Instruments are not required per se to be well-defined interventions. However, an ill-defined instrument can affect the interpretation of our estimates, especially when estimating a local average treatment effect (38, 40, 41). In our example, under an additional monotonicity condition, such a local average treatment effect would correspond to a weighted average of the effect of exposure across all study participants where the weights are unknown to us and related to how the underlying unmeasured causal instrument affects exposure (36). The same complexities of interpretation can arise when the proposed instrument is measured with error. Moreover, if the measurement error is dependent or differential, the proposed instrument might no longer satisfy the instrumental conditions.

CONCLUSION

We have focused on challenges with estimating causal effects of distance to care on health outcomes and with using distance to care as a proposed instrument. These challenges apply to many other epidemiologic exposures, especially those for which no gold-standard measurement or clear intervention exists, such as environmental exposures. When the goal is estimating causal effects of these exposures, care should be taken to evaluate potential sources of bias and identify sufficiently well-defined interventions corresponding to the exposure.

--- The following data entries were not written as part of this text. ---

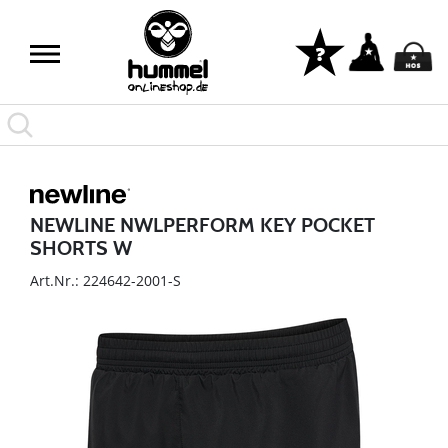
NEWLINE NWLPERFORM KEY POCKET
SHORTS W
Art.Nr.: 224642-2001-S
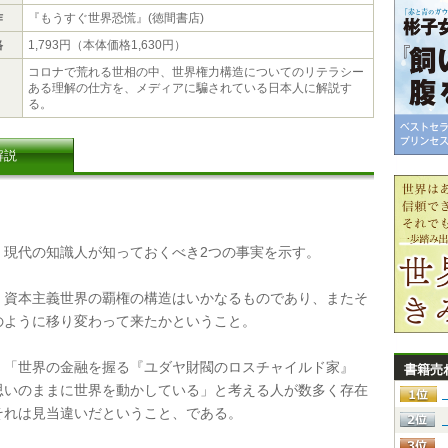
作
『もうすぐ世界恐慌』(徳間書店)
格
1,793円（本体価格1,630円）
コロナで荒れる世相の中、世界権力構造についてのリテラシー
ある理解の仕方を、メディアに騙されている日本人に解説す
る。
解説
現代の知識人が知っておくべき2つの事実を示す。
資本主義世界の覇権の構造はいかなるものであり、またそ
のように移り変わって来たかということ。
「世界の金融を握る『ユダヤ財閥のロスチャイルド家』
書籍売
思いのままに世界を動かしている」と考える人が数多く存在
それは見当違いだということ、である。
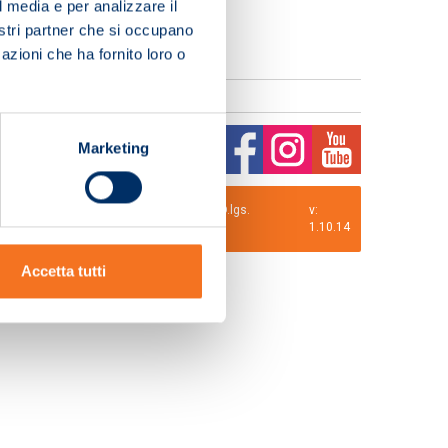
l media e per analizzare il
nostri partner che si occupano
azioni che ha fornito loro o
Marketing
0 i.v. La Società adotta il Codice Etico D.lgs.
v:
1.10.14
Accetta tutti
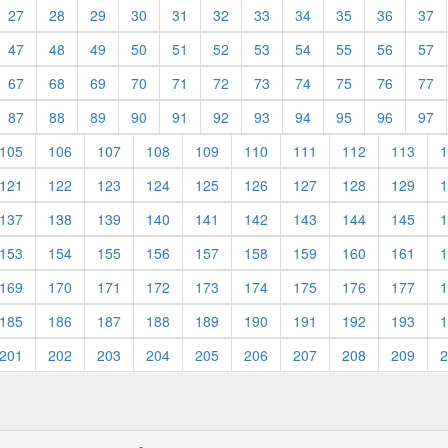
27
28
29
30
31
32
33
34
35
36
37
47
48
49
50
51
52
53
54
55
56
57
67
68
69
70
71
72
73
74
75
76
77
87
88
89
90
91
92
93
94
95
96
97
105
106
107
108
109
110
111
112
113
1
121
122
123
124
125
126
127
128
129
1
137
138
139
140
141
142
143
144
145
1
153
154
155
156
157
158
159
160
161
1
169
170
171
172
173
174
175
176
177
1
185
186
187
188
189
190
191
192
193
1
201
202
203
204
205
206
207
208
209
2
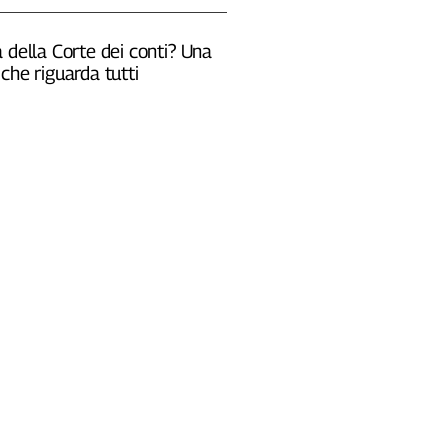
 della Corte dei conti? Una
che riguarda tutti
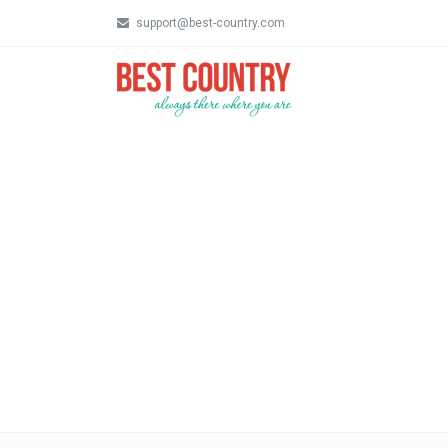
support@best-country.com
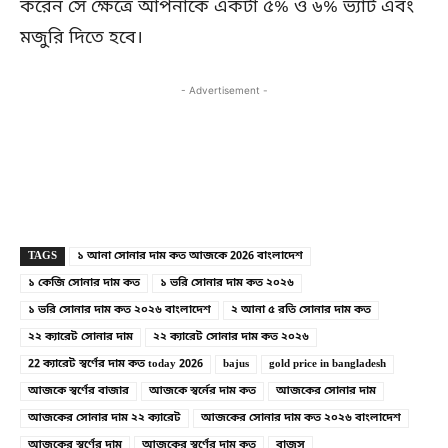
করেন সে ক্ষেত্রে আপনাকে একটা ৫% ও ৬% ভ্যাট এবং
মজুরি দিতে হবে।
- Advertisement -
Copy URL
Facebook
X
TAGS
১ আনা সোনার দাম কত আজকে 2026 বাংলাদেশ
১ কেজি সোনার দাম কত
১ ভরি সোনার দাম কত ২০২৬
১ ভরি সোনার দাম কত ২০২৬ বাংলাদেশ
২ আনা ৫ রতি সোনার দাম কত
২২ ক্যারেট সোনার দাম
২২ ক্যারেট সোনার দাম কত ২০২৬
22 ক্যারেট স্বর্ণের দাম কত today 2026
bajus
gold price in bangladesh
আজকে স্বর্ণের বাজার
আজকে স্বর্নের দাম কত
আজকের সোনার দাম
আজকের সোনার দাম ২২ ক্যারেট
আজকের সোনার দাম কত ২০২৬ বাংলাদেশ
আজকের স্বর্ণের দাম
আজকের স্বর্ণের দাম কত
বাজুস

Knowledge of the setting is critical to determine what interventions are feasible and appropriate and what hypothetical intervention most closely corresponds to the exposure being assessed. In the example of distance to care, realistic interventions might include building more hospitals, building more roads, or helping individuals to more easily access medical care. As distance to care relates to pregnancy outcomes, several public health interventions to increase access to care for pregnant women in the rural United States have received recent media attention. In rural Alaska, women are invited to stay at a prematernal home near a delivery hospital starting 30 days prior to their delivery date in an attempt to reduce a markedly high risk of maternal death, especially among native women (42). In Missouri, the shrinking number of hospitals offering obstetrical care disproportionately affects patients on Medicare, Medicaid, or without insurance, such that one woman had to travel nearly 100 miles and 4 hours to deliver her premature twins after the only hospital in her county closed (43). While not explicit, these articles propose building prematernal homes and preventing hospitals from closing as context-specific interventions to reduce maternal and infant mortality.

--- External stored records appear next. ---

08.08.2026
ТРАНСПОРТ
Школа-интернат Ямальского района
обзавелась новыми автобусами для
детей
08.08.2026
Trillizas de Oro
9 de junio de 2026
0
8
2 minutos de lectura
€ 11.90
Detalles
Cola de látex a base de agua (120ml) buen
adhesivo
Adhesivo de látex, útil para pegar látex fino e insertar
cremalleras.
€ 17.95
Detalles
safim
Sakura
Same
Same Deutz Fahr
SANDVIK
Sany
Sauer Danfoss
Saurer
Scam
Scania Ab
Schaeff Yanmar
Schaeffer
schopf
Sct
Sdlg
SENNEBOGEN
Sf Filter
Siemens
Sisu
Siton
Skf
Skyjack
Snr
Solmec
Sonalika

Unmeasured confounding concerns receive much attention in epidemiology (31), but selection bias can often be more insidious because the direction and magnitude of bias is often difficult to assess. In general, inverse-probability weighting can be used to adjust for selection bias but relies on estimating the conditional probability of selection given exposure and covariates. If these probabilities are not known, investigators should consider sensitivity analyses to quantify the magnitude of selection bias. Our relatively simple sensitivity analysis has key limitations, including lack of certainty about the true selection probabilities and evaluating only one measured shared cause of selection and the outcome. However, the exercise can be useful to gain intuition about the uncertainty around the estimates and circumstances under which the observed association could be completely explained by bias. A tool to calculate these simple sensitivity analyses is available online (44, 45).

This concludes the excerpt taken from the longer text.